» **HOW TO COMPLETE THIS TASK**
Go through the data line by line. Copy each one holding the string "lightning".

==*==

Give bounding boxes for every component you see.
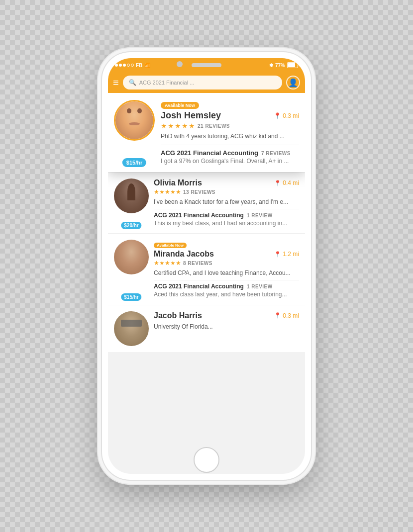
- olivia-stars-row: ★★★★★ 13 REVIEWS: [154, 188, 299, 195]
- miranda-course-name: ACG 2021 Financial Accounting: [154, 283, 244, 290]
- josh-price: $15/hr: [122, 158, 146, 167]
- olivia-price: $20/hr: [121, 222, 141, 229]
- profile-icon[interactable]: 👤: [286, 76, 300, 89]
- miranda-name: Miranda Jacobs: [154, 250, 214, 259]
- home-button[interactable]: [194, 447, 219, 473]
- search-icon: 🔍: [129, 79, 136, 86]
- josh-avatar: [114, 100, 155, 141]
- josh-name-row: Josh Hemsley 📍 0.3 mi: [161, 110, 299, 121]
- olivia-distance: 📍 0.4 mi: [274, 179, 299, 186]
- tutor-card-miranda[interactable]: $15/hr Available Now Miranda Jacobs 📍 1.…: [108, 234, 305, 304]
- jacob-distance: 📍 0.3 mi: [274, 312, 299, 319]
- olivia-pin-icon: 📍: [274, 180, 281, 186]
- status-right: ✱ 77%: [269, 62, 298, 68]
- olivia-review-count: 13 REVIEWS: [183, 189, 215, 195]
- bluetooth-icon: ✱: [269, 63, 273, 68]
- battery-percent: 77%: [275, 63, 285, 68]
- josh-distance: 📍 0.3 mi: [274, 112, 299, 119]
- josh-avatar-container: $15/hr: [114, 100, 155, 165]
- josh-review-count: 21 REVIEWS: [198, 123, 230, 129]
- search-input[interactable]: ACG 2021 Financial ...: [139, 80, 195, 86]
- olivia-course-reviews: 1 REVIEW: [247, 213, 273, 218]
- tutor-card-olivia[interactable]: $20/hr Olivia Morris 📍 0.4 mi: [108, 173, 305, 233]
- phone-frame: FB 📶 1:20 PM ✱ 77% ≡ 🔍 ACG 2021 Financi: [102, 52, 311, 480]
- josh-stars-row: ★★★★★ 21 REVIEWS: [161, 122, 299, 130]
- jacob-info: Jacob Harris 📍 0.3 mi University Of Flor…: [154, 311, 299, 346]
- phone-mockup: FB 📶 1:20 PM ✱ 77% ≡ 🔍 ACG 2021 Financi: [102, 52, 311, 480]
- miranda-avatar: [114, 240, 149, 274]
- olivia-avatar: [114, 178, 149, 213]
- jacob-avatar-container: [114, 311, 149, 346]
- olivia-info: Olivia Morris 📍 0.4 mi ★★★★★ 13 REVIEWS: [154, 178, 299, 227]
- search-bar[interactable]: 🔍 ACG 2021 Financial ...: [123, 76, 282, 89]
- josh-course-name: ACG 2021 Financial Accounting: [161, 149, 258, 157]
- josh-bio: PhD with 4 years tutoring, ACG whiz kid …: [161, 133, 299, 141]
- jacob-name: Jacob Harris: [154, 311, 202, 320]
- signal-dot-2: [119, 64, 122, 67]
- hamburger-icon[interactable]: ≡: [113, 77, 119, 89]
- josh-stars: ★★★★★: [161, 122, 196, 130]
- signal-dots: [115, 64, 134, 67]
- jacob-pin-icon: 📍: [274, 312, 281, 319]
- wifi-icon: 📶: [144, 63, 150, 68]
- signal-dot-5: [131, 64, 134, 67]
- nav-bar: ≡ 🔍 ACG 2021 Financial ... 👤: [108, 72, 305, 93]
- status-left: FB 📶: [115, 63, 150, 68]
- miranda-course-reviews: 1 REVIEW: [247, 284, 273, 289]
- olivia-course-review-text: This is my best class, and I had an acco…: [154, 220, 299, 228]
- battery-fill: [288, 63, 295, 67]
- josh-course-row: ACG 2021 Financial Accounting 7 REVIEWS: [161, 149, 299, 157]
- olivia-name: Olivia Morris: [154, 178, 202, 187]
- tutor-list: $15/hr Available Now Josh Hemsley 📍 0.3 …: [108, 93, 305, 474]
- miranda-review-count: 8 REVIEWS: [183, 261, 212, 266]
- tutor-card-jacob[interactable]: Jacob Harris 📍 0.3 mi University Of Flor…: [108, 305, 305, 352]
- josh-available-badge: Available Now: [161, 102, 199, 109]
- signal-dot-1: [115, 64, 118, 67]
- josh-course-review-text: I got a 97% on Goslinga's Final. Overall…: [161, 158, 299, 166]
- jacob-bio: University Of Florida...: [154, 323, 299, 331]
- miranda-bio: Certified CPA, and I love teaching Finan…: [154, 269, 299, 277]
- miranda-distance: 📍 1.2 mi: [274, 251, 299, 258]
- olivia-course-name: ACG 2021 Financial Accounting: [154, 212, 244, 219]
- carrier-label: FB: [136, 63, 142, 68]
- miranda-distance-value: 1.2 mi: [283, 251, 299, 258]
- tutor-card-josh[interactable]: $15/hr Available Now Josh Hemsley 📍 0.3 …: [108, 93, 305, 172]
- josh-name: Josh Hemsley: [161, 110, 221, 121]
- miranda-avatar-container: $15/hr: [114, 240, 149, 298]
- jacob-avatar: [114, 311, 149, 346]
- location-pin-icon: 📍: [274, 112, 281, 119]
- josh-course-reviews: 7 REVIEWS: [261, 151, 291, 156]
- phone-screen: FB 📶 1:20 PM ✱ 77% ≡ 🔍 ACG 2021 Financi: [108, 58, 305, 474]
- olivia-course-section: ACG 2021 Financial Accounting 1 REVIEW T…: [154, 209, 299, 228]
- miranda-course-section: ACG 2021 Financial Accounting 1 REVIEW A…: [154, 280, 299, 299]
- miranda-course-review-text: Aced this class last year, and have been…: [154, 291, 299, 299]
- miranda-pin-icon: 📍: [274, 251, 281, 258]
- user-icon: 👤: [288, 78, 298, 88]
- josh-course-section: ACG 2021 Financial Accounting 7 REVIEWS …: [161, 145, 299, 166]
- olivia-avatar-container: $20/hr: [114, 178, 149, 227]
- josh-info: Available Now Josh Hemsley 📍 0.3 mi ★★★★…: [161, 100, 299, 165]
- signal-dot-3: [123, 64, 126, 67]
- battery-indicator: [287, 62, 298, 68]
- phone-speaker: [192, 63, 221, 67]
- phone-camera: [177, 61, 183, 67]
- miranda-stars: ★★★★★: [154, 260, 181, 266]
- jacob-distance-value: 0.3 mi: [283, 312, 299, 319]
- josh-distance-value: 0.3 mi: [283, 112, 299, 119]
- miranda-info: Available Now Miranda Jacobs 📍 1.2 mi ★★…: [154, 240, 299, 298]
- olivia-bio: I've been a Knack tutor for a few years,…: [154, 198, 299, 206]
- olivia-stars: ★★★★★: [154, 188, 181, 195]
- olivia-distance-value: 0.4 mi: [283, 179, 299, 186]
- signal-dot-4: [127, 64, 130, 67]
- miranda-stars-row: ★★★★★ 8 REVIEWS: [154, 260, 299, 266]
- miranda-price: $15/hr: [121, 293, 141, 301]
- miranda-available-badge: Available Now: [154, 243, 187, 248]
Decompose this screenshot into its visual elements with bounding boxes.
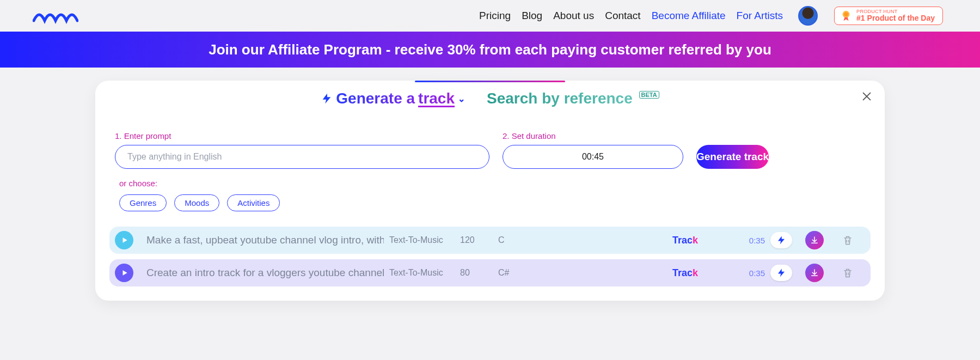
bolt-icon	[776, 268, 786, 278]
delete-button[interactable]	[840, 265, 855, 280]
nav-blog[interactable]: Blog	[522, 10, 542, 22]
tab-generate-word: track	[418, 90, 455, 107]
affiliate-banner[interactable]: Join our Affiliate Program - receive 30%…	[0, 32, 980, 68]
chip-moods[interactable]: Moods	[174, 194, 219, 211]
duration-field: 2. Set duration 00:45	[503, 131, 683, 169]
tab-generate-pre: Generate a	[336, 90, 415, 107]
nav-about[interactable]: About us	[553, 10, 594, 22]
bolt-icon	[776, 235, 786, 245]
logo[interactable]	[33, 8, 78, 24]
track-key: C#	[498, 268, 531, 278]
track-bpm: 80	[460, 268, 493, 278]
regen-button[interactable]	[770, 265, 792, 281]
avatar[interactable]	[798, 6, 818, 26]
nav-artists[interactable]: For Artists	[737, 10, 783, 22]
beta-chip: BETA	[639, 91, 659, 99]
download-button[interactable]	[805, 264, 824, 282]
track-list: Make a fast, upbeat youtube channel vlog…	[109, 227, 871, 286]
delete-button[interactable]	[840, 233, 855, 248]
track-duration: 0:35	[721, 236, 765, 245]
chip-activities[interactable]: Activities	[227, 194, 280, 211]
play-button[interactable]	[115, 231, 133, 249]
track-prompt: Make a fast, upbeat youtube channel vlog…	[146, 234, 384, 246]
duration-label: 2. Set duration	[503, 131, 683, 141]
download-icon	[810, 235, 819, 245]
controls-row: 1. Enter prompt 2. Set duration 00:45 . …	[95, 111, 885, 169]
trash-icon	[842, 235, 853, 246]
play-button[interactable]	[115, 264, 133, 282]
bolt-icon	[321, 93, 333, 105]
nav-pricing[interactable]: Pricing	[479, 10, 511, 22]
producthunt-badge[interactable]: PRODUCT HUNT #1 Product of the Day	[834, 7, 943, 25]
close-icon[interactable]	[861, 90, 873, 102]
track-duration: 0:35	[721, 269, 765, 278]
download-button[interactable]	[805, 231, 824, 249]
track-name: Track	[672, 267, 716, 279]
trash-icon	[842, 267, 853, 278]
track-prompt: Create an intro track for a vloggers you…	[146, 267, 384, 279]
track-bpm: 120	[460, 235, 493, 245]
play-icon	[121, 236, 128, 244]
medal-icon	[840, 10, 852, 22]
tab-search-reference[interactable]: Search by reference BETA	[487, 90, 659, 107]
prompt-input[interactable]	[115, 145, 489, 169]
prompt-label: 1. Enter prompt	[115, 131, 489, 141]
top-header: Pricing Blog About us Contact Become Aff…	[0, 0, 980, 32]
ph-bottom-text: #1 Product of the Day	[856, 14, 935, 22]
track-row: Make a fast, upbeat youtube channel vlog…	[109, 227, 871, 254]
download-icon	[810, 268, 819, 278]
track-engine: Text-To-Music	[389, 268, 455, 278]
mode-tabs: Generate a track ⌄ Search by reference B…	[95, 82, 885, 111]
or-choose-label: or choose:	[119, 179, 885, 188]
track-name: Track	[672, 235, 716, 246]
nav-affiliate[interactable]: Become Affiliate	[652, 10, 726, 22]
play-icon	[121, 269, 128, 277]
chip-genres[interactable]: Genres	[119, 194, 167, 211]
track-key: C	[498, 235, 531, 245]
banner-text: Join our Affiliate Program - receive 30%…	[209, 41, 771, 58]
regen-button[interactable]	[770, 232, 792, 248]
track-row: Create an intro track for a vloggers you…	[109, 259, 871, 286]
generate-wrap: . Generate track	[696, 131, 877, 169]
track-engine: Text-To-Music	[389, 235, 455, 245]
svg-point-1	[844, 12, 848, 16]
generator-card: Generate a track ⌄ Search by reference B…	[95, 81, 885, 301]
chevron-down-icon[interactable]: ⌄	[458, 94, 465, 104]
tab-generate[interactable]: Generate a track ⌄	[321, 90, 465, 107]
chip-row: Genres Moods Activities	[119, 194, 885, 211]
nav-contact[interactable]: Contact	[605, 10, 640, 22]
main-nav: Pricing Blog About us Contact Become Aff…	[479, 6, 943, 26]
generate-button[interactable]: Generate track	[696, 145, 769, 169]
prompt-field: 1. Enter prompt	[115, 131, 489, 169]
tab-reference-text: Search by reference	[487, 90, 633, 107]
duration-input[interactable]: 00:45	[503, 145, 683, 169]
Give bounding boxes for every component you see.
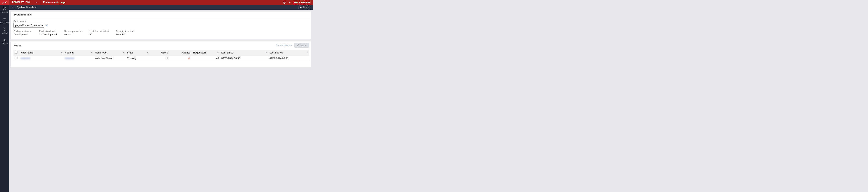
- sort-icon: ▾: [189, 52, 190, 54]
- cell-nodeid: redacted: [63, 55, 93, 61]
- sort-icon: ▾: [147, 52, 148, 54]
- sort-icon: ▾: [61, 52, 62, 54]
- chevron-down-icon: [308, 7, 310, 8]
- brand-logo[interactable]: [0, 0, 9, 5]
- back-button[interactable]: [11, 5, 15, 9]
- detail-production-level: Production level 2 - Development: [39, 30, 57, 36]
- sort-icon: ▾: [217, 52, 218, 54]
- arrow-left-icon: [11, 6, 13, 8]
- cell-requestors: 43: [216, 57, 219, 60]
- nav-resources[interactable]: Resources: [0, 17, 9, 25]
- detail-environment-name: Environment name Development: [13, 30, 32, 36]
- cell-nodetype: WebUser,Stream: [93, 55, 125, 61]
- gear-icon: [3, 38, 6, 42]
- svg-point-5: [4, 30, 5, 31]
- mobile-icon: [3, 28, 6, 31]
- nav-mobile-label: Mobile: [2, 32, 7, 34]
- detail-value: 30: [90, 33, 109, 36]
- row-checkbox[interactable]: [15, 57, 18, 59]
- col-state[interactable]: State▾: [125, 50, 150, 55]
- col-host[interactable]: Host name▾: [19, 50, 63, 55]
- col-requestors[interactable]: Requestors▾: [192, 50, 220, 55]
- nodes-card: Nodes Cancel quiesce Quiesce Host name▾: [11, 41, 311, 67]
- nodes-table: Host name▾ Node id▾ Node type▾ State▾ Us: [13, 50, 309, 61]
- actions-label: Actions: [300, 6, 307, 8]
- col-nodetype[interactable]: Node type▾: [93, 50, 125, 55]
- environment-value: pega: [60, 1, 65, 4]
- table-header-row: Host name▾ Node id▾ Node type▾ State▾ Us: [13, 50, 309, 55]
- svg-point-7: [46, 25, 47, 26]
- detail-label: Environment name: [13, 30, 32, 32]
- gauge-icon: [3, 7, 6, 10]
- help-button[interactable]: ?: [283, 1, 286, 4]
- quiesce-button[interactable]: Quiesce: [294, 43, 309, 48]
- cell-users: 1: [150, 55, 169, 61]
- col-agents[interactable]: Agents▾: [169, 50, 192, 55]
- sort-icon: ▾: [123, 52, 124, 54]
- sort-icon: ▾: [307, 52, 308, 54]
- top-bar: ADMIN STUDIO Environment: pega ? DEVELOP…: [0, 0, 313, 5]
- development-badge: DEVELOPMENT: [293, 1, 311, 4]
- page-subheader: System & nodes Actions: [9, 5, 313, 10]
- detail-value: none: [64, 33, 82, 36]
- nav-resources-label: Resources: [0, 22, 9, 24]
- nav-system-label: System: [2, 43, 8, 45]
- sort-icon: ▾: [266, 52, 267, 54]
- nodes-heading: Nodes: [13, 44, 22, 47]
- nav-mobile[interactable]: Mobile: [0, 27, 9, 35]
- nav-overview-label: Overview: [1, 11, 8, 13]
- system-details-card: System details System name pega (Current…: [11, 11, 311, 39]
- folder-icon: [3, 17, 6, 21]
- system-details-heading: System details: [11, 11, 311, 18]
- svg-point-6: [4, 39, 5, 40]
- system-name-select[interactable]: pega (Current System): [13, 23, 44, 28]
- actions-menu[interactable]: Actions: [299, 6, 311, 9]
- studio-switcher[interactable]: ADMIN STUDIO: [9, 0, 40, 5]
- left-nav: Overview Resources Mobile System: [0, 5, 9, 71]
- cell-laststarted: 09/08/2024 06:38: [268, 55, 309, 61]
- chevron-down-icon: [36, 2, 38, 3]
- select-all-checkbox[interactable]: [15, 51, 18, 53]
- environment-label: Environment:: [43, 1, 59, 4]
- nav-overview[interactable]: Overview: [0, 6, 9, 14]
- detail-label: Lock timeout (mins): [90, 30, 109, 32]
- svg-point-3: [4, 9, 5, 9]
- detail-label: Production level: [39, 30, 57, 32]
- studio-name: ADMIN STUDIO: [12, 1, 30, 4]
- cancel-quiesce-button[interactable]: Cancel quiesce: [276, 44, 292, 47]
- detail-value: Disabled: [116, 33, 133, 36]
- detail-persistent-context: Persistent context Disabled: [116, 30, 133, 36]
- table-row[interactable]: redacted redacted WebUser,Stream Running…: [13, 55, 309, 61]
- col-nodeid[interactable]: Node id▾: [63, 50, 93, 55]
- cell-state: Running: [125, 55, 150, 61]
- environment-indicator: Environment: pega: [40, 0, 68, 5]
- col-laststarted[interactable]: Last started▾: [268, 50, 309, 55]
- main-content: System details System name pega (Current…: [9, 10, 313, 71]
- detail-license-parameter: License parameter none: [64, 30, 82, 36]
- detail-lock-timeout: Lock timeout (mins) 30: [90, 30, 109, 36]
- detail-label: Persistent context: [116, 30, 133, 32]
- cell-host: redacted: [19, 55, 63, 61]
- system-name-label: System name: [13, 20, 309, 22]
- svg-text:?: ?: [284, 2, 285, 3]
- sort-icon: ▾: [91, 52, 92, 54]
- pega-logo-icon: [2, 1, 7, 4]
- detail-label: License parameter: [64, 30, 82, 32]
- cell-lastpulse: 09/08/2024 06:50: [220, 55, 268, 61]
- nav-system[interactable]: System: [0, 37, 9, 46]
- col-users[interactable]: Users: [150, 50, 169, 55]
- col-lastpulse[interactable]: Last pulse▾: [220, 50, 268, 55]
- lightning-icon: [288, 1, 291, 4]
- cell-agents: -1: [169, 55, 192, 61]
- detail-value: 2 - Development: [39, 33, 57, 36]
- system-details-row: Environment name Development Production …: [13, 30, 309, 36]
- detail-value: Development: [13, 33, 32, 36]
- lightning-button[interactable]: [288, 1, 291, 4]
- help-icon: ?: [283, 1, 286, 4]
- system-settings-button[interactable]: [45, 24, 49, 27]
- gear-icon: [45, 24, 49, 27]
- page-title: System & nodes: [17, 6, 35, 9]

==*==

» **SOLUTION TO THIS EXERCISE**
- lightning-icon: [288, 1, 291, 4]
- lightning-button[interactable]: [288, 1, 291, 4]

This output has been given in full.